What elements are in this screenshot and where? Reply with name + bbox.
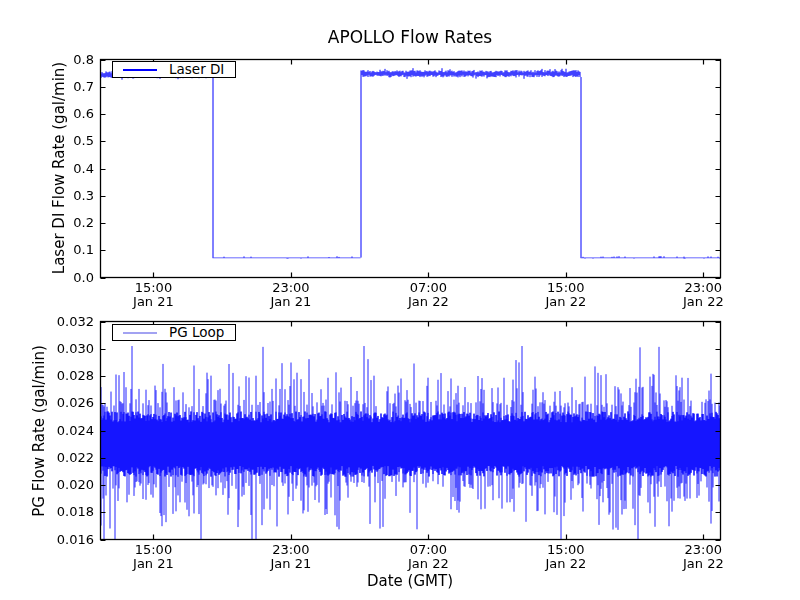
x-tick-label: 23:00Jan 22 — [655, 281, 751, 309]
y-tick-label: 0.2 — [0, 214, 94, 232]
chart-title: APOLLO Flow Rates — [110, 27, 710, 47]
y-tick-label: 0.026 — [0, 394, 94, 412]
x-tick-label: 23:00Jan 22 — [655, 543, 751, 571]
y-tick-label: 0.6 — [0, 105, 94, 123]
y-tick-label: 0.5 — [0, 132, 94, 150]
legend-laser-di: Laser DI — [112, 61, 236, 78]
y-tick-label: 0.1 — [0, 241, 94, 259]
x-tick-label: 15:00Jan 22 — [518, 281, 614, 309]
x-tick-label: 15:00Jan 21 — [105, 281, 201, 309]
y-tick-label: 0.0 — [0, 269, 94, 287]
x-axis-label: Date (GMT) — [110, 572, 710, 590]
x-tick-label: 23:00Jan 21 — [243, 281, 339, 309]
x-tick-label: 15:00Jan 22 — [518, 543, 614, 571]
x-tick-label: 23:00Jan 21 — [243, 543, 339, 571]
legend-line-laser-di-icon — [123, 69, 157, 71]
y-tick-label: 0.030 — [0, 340, 94, 358]
figure: APOLLO Flow Rates Laser DI Flow Rate (ga… — [0, 0, 800, 600]
y-tick-label: 0.7 — [0, 78, 94, 96]
x-tick-label: 07:00Jan 22 — [380, 281, 476, 309]
y-tick-label: 0.8 — [0, 51, 94, 69]
y-tick-label: 0.032 — [0, 313, 94, 331]
y-tick-label: 0.020 — [0, 476, 94, 494]
y-tick-label: 0.4 — [0, 160, 94, 178]
x-tick-label: 15:00Jan 21 — [105, 543, 201, 571]
y-tick-label: 0.022 — [0, 449, 94, 467]
x-tick-label: 07:00Jan 22 — [380, 543, 476, 571]
legend-line-pg-loop-icon — [123, 332, 157, 334]
y-tick-label: 0.016 — [0, 531, 94, 549]
y-tick-label: 0.028 — [0, 367, 94, 385]
legend-label-pg-loop: PG Loop — [169, 325, 224, 340]
y-tick-label: 0.3 — [0, 187, 94, 205]
y-tick-label: 0.018 — [0, 503, 94, 521]
legend-pg-loop: PG Loop — [112, 324, 236, 341]
legend-label-laser-di: Laser DI — [169, 62, 224, 77]
y-tick-label: 0.024 — [0, 422, 94, 440]
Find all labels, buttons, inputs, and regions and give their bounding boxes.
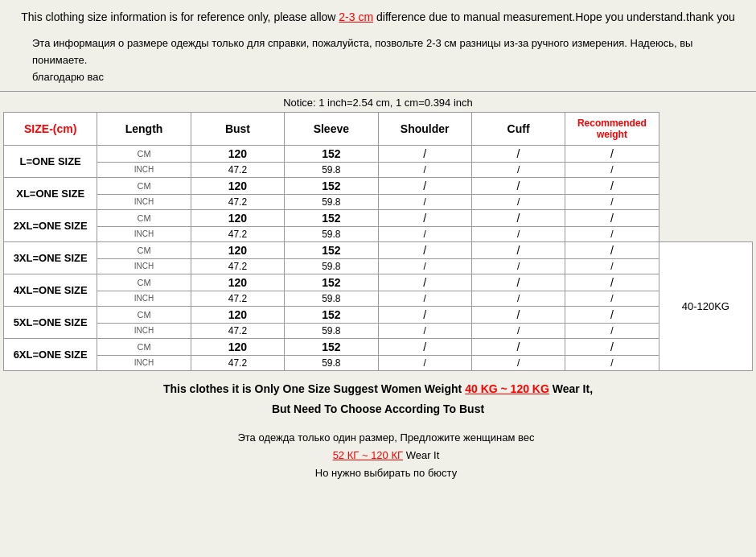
bottom-text-after: Wear It, bbox=[549, 382, 593, 395]
inch-shoulder: / bbox=[471, 226, 565, 241]
size-label: 5XL=ONE SIZE bbox=[4, 306, 97, 338]
inch-length: 47.2 bbox=[191, 162, 284, 177]
table-row: 2XL=ONE SIZECM120152/// bbox=[4, 209, 753, 226]
size-label: L=ONE SIZE bbox=[4, 145, 97, 177]
size-table: SIZE-(cm) Length Bust Sleeve Shoulder Cu… bbox=[3, 112, 753, 371]
cm-bust: 152 bbox=[285, 338, 378, 355]
recommended-weight: 40-120KG bbox=[659, 241, 752, 370]
table-row: 6XL=ONE SIZECM120152/// bbox=[4, 338, 753, 355]
table-row-inch: INCH47.259.8/// bbox=[4, 355, 753, 370]
unit-inch: INCH bbox=[97, 258, 191, 274]
table-row: 4XL=ONE SIZECM120152/// bbox=[4, 274, 753, 291]
unit-inch: INCH bbox=[97, 194, 191, 209]
header-size: SIZE-(cm) bbox=[4, 112, 97, 145]
inch-cuff: / bbox=[565, 355, 659, 370]
inch-length: 47.2 bbox=[191, 291, 284, 306]
size-label: 4XL=ONE SIZE bbox=[4, 274, 97, 306]
unit-inch: INCH bbox=[97, 355, 191, 370]
cm-cuff: / bbox=[565, 274, 659, 291]
bottom-russian: Эта одежда только один размер, Предложит… bbox=[0, 424, 756, 490]
header-recommended-weight: Recommended weight bbox=[565, 112, 659, 145]
cm-bust: 152 bbox=[285, 306, 378, 323]
cm-shoulder: / bbox=[471, 274, 565, 291]
unit-cm: CM bbox=[97, 306, 191, 323]
inch-bust: 59.8 bbox=[285, 323, 378, 338]
size-label: 6XL=ONE SIZE bbox=[4, 338, 97, 370]
bottom-russian-line3: Но нужно выбирать по бюсту bbox=[315, 467, 457, 479]
bottom-line2: But Need To Choose According To Bust bbox=[272, 402, 484, 415]
inch-length: 47.2 bbox=[191, 258, 284, 274]
inch-shoulder: / bbox=[471, 291, 565, 306]
table-row-inch: INCH47.259.8/// bbox=[4, 323, 753, 338]
inch-length: 47.2 bbox=[191, 226, 284, 241]
header-sleeve: Sleeve bbox=[285, 112, 378, 145]
table-row: XL=ONE SIZECM120152/// bbox=[4, 177, 753, 194]
table-row-inch: INCH47.259.8/// bbox=[4, 258, 753, 274]
size-label: 2XL=ONE SIZE bbox=[4, 209, 97, 241]
unit-cm: CM bbox=[97, 274, 191, 291]
inch-cuff: / bbox=[565, 194, 659, 209]
unit-cm: CM bbox=[97, 209, 191, 226]
cm-cuff: / bbox=[565, 338, 659, 355]
bottom-russian-line1: Эта одежда только один размер, Предложит… bbox=[237, 431, 534, 444]
inch-bust: 59.8 bbox=[285, 162, 378, 177]
unit-inch: INCH bbox=[97, 162, 191, 177]
inch-cuff: / bbox=[565, 162, 659, 177]
inch-length: 47.2 bbox=[191, 194, 284, 209]
unit-cm: CM bbox=[97, 338, 191, 355]
header-bust: Bust bbox=[191, 112, 284, 145]
inch-sleeve: / bbox=[378, 162, 471, 177]
inch-bust: 59.8 bbox=[285, 355, 378, 370]
cm-sleeve: / bbox=[378, 209, 471, 226]
cm-shoulder: / bbox=[471, 209, 565, 226]
top-notice: This clothing size information is for re… bbox=[0, 0, 756, 31]
inch-length: 47.2 bbox=[191, 355, 284, 370]
inch-shoulder: / bbox=[471, 258, 565, 274]
cm-length: 120 bbox=[191, 145, 284, 162]
cm-cuff: / bbox=[565, 145, 659, 162]
top-notice-text-before: This clothing size information is for re… bbox=[21, 10, 339, 23]
unit-cm: CM bbox=[97, 145, 191, 162]
unit-inch: INCH bbox=[97, 291, 191, 306]
cm-sleeve: / bbox=[378, 145, 471, 162]
cm-shoulder: / bbox=[471, 306, 565, 323]
bottom-notice: This clothes it is Only One Size Suggest… bbox=[0, 371, 756, 424]
inch-sleeve: / bbox=[378, 226, 471, 241]
cm-shoulder: / bbox=[471, 177, 565, 194]
inch-sleeve: / bbox=[378, 258, 471, 274]
unit-inch: INCH bbox=[97, 323, 191, 338]
inch-cuff: / bbox=[565, 323, 659, 338]
inch-shoulder: / bbox=[471, 323, 565, 338]
inch-length: 47.2 bbox=[191, 323, 284, 338]
table-row-inch: INCH47.259.8/// bbox=[4, 162, 753, 177]
cm-bust: 152 bbox=[285, 209, 378, 226]
cm-sleeve: / bbox=[378, 274, 471, 291]
bottom-highlight: 40 KG ~ 120 KG bbox=[465, 382, 549, 395]
bottom-russian-highlight-suffix: Wear It bbox=[403, 449, 439, 461]
cm-bust: 152 bbox=[285, 241, 378, 258]
cm-sleeve: / bbox=[378, 338, 471, 355]
inch-sleeve: / bbox=[378, 323, 471, 338]
cm-bust: 152 bbox=[285, 274, 378, 291]
inch-bust: 59.8 bbox=[285, 258, 378, 274]
table-row: 5XL=ONE SIZECM120152/// bbox=[4, 306, 753, 323]
inch-shoulder: / bbox=[471, 194, 565, 209]
inch-sleeve: / bbox=[378, 194, 471, 209]
table-header-row: SIZE-(cm) Length Bust Sleeve Shoulder Cu… bbox=[4, 112, 753, 145]
unit-cm: CM bbox=[97, 177, 191, 194]
cm-sleeve: / bbox=[378, 177, 471, 194]
cm-length: 120 bbox=[191, 338, 284, 355]
bottom-russian-highlight: 52 КГ ~ 120 КГ bbox=[333, 449, 403, 461]
cm-bust: 152 bbox=[285, 177, 378, 194]
inch-bust: 59.8 bbox=[285, 226, 378, 241]
table-row-inch: INCH47.259.8/// bbox=[4, 291, 753, 306]
inch-sleeve: / bbox=[378, 291, 471, 306]
cm-shoulder: / bbox=[471, 338, 565, 355]
cm-bust: 152 bbox=[285, 145, 378, 162]
table-row: 3XL=ONE SIZECM120152///40-120KG bbox=[4, 241, 753, 258]
top-notice-highlight: 2-3 cm bbox=[339, 10, 373, 23]
cm-length: 120 bbox=[191, 177, 284, 194]
table-row: L=ONE SIZECM120152/// bbox=[4, 145, 753, 162]
cm-length: 120 bbox=[191, 209, 284, 226]
cm-cuff: / bbox=[565, 306, 659, 323]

^^^^

What this task involves:
Bring together all lines in the records where the word "recommended" is found.

Reply to the exercise:
recommended-weight: 40-120KG bbox=[659, 241, 752, 370]
header-recommended-weight: Recommended weight bbox=[565, 112, 659, 145]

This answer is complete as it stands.